Hale contends, through his attorneys Thomas A. Durkin and Patrick W. Blegen, that the government agent — planted in Hale’s racist group by the FBI shortly after a shooting spree by church member Benjamin Smith — was the sole instigator behind a plan to kill the judge. Smith killed two people and injured nine in his rampage. The feds are investigating whether Hale played any role in Smith’s shooting spree but have not charged him in that case.
Federal prosecutors say tape-recordings of Hale show he solicited the murder of U.S. District Judge Joan Lefkow, who had ruled against Hale’s group in a court case.
“The evidence at trial will demonstrate unequivocally that the idea of killing Judge Lefkow was, at least, the third separate occasion since the Smith shooting rampage in the summer of 1999, where the government, through the informant, attempted to get Hale to go along with its very own suggestion that other supposed enemies of the church be killed.”

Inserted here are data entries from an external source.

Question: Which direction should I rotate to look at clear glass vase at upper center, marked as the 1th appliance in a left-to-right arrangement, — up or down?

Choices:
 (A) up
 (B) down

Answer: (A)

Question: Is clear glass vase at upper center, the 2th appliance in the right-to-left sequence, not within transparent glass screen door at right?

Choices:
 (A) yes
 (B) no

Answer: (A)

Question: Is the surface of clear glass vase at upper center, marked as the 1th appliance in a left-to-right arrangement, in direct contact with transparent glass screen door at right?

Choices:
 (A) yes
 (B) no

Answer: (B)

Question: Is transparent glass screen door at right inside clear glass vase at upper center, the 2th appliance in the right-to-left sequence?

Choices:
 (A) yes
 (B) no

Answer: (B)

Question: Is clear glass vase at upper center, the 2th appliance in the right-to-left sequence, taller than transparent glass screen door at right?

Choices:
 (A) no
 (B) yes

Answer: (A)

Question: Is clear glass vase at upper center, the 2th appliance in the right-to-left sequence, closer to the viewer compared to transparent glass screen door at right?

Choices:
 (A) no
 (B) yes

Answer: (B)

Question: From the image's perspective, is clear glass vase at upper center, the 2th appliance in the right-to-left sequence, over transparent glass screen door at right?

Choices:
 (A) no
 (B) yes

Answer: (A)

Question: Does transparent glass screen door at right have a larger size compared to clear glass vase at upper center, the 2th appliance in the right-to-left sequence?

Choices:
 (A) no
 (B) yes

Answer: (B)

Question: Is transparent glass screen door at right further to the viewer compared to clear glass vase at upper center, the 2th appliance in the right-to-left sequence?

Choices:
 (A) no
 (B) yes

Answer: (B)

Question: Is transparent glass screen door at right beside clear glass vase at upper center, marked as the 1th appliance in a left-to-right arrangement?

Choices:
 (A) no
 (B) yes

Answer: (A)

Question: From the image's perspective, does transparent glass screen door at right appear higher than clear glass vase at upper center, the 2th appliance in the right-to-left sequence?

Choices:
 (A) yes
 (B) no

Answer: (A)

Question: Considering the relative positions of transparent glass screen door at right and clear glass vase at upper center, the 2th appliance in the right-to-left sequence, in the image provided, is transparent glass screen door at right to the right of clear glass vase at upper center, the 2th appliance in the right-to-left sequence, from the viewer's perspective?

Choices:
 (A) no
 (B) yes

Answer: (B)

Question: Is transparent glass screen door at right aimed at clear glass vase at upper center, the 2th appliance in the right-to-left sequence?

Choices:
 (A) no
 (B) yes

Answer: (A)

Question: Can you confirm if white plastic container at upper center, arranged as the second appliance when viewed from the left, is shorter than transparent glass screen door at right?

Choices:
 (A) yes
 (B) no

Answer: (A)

One target suggested by the undercover agent, who acted as Hale’s bodyguard, was a former church member who helped federal prosecutors in their investigation of the Smith shooting spree. Another was a minister in the church.
The new details, released in a motion filed Friday, show the extent to which the FBI investigated Hale’s group.
The government has about 170 audiotapes involving the undercover agent recording other members of the church, according to the motion.